聽聞有一件元神期靈物,這位虢虎心動了,他自忖能與那位修雷法的蘇越斗一斗的,了不起,他也有全身而退的可能。
因此,他只猶豫了下,就答道:“遵命!”
然后站起身,走出那團恍若實質的陰云,指著蘇越道:“兀那小子,可敢與你爺爺一戰?”
蘇越也知道了陳天的意思,不甘示弱道:“孫子,爺爺在此,要戰便戰。”
說著,也跳出了三才陣的籠罩范圍,朝那虢虎迎過去。
那虢虎一開始只是扮作一般鬼道修士,裝模作樣地拿出一面盾牌法寶,往上空一拋,又伸手一指,無數看著與生人無異,只是臉色蒼白的鬼怪朝蘇越奔跑過來,有些甚至還能馭使法術。
蘇越手一揚,又是老開場,一連串掌心雷朝著那些鬼怪砸過去,卻被那盾牌擋下了大部分,剩下的,不過擊殺了部分倀鬼。
但是他們死亡之后并沒有消失,而是又在那虢虎身邊顯現,只是形體消散了些,顯然消耗了一點元氣。
這些倀鬼的三魂七魄掌握在虢虎手上,外面的那些形體只是通過神通凝練的軀體,理論上來說,根本不懼死亡,因為死亡的只是軀殼,隨時都可以由虢虎再度凝聚。
但實際上,還是有影響的,如果是被一般神通消滅的也就罷了,寄托在軀殼上的那一縷本源鬼氣還是會回到虢虎手中,但是被雷法消滅,就沒有這么好的事了,灰飛煙滅是標準結局。

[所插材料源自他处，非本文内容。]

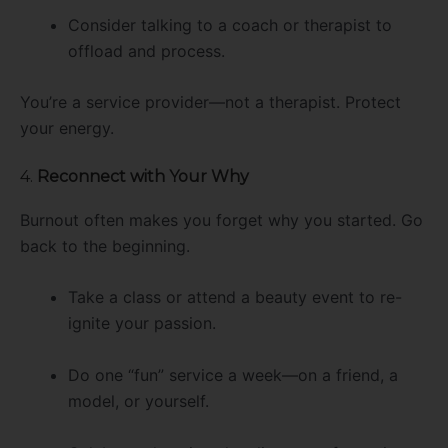
Consider talking to a coach or therapist to
offload and process.
You’re a service provider—not a therapist. Protect
your energy.
4.
Reconnect with Your Why
Burnout often makes you forget why you started. Go
back to the beginning.
Take a class or attend a beauty event to re-
ignite your passion.
Do one “fun” service a week—on a friend, a
model, or yourself.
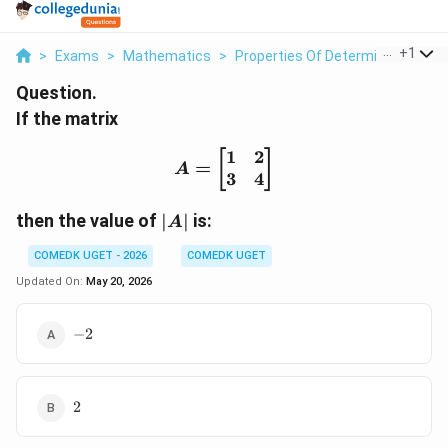
...
+
1
>
Exams
>
Mathematics
>
Properties Of Determinants
>
I
Question.
If the matrix
1
2
A= \begin{bmatrix} 1 & 
[
]
=
A
3
4
|A|
then the value of
∣
∣
is:
A
COMEDK UGET - 2026
COMEDK UGET
Updated On:
May 20, 2026
-2
−
2
2
2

如果虢虎要再度凝結倀鬼的形體,就要重新投入一縷本源鬼氣到那軀殼之上,每次消耗一縷,即使是倀鬼也受不了,三番五次之后就會徹底崩潰為一團鬼氣。
但是到底受到影響的還只是少數鬼物,大部分都在繼續往前跑,甚至用法術傳送到蘇越身邊,張口就要咬一口。
蘇越早有準備,身周猛地編織起一道雷霆之網,覆蓋住全身,然后蘇越一拳一個,將那靠近的倀鬼全部打成飛灰。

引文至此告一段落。